I am trying to label outliers with ggplot. Regarding my code, I have two questions:
Why does it not label outliers below 1.5*IQR?
Why does it not label outliers based on the group they are in but instead apparently refers to the overall mean of the data? I would like to label outliers for each box plot individually. I.e. the outliers for Country A in Wave 1 (of a survey), etc.
A sample of my code:
PERCENT <- rnorm(50, sd = 3)
WAVE <- sample(6, 50, replace = TRUE)
AGE_GROUP <- rep(c("21-30", "31-40", "41-50", "51-60", "61-70"), 10)
COUNTRY <- rep(c("Country A", "Country B"), 25)
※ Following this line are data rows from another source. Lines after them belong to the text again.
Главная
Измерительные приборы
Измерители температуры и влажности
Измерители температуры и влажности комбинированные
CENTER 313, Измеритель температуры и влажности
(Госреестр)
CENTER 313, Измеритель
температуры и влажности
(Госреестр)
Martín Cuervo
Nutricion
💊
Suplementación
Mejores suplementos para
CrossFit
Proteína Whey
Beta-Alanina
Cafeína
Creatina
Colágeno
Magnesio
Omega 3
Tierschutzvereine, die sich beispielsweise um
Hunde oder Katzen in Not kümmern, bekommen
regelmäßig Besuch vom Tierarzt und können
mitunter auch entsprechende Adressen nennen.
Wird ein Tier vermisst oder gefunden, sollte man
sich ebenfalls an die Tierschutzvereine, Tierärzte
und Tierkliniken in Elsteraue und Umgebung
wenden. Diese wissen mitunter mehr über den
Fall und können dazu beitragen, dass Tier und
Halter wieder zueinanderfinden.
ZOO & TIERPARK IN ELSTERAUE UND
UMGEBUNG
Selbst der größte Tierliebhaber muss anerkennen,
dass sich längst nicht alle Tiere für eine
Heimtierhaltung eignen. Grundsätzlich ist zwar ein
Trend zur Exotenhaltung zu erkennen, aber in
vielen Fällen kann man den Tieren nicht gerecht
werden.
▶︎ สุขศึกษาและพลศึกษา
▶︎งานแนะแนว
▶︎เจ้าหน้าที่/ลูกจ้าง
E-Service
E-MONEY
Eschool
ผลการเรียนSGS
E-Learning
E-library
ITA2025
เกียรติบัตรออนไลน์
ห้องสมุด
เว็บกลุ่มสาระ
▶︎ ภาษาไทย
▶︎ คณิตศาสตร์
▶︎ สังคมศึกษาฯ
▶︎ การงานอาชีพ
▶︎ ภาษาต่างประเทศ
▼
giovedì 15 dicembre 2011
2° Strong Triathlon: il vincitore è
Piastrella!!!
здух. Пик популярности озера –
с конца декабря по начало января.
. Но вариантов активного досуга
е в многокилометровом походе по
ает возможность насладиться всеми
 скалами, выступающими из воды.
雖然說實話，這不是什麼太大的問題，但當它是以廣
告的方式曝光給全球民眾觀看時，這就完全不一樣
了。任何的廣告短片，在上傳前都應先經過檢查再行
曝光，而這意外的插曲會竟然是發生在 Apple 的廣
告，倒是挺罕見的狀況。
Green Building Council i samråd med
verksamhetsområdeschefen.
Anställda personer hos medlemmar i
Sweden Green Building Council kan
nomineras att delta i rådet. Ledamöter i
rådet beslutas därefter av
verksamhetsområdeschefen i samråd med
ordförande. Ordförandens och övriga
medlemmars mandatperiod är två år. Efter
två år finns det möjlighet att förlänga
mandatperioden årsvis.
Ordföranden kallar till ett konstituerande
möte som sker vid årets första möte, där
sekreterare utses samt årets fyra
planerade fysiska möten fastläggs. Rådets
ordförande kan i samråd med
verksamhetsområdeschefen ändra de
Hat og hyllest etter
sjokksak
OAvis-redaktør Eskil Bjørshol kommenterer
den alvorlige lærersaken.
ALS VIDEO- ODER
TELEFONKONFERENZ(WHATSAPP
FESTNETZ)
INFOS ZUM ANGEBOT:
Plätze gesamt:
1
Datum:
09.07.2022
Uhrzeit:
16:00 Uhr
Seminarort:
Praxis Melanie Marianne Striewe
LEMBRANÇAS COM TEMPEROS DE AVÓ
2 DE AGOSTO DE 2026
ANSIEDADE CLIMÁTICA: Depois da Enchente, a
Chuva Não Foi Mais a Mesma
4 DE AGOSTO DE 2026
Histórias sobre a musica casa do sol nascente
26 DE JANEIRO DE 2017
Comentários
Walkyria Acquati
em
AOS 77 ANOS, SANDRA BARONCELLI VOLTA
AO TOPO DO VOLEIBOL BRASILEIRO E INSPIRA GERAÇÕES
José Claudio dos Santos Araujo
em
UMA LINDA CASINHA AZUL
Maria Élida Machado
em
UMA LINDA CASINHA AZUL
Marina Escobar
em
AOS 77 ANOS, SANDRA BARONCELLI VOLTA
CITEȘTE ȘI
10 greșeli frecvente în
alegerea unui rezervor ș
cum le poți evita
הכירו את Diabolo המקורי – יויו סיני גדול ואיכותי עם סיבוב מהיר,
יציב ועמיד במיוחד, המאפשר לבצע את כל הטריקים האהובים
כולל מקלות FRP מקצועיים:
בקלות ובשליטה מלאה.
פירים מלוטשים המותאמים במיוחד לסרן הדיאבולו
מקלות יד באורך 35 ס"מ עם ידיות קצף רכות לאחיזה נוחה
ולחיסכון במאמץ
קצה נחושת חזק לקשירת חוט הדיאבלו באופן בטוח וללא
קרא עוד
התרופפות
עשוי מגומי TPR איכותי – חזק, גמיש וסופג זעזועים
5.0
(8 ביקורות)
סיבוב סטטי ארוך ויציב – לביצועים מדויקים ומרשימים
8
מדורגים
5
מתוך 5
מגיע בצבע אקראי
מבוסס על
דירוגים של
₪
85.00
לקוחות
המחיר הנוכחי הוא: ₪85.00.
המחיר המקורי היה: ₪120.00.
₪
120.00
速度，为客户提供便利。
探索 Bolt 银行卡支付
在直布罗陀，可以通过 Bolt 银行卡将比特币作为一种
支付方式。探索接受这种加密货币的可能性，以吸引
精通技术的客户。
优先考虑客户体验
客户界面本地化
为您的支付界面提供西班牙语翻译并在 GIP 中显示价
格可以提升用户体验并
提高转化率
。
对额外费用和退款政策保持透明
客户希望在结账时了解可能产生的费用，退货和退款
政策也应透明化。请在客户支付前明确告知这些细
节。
N <- rnorm(50, mean = 200, sd = 2)
df <- data.frame(PERCENT, WAVE, AGE_GROUP, COUNTRY, N)
ggplot(df, aes(x = factor(WAVE), y = PERCENT, fill = factor(COUNTRY))) +
geom_boxplot(alpha = 0.3) +
geom_point(aes(color = AGE_GROUP, group = factor(COUNTRY)), position = position_dodge(width=0.75)) +
geom_text(aes(label = ifelse(PERCENT > 1.5*IQR(PERCENT)|PERCENT < -1.5*IQR(PERCENT), paste(AGE_GROUP, ",", round(PERCENT, 1), "%, n =", round(N, 0)),'')), hjust = -.3, size = 3)
A picture of what I have so far:
I appreciate your help!